Chapter 7 - Computational cognition · From Attention to Agents

Six levers. Architecture, scale, alignment, context, test-time compute, agency - each one a separate bet, each one a separate paper trail. The system you woke up to in 2026 is what you get when all six are turned on at once. This chapter pins them on one map, names the villain that haunts every lever (Goodhart), and uses the map to design the small tool that has been waiting since Chapter 3: rewrite arbitrary text in your voice, without training anything.

7.1The six levers on one page

You can describe a modern model two ways.
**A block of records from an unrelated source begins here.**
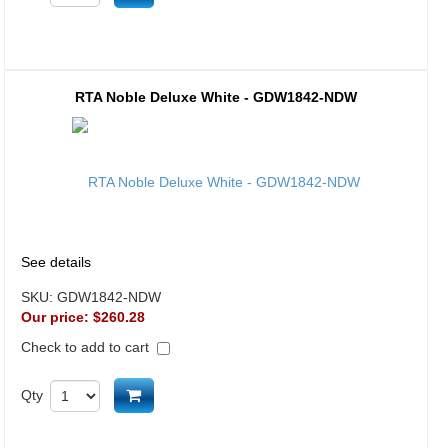
RTA Noble Deluxe White - GDW1842-NDW
See details
SKU:
GDW1842-NDW
Our price:
$260.28
Check to add to cart
Add to cart
Qty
One: a 2017 architecture (Vaswani et al.) trained at scale on the internet, post-trained for helpfulness, prompted carefully, given room to think, then handed tools. Two: a stack of optimizations applied to a frozen substrate - some baked into weights, some pinned into context. The through-line of the whole course is that the optimization moved from one place to the other as we figured out how, and the modern system uses both at once.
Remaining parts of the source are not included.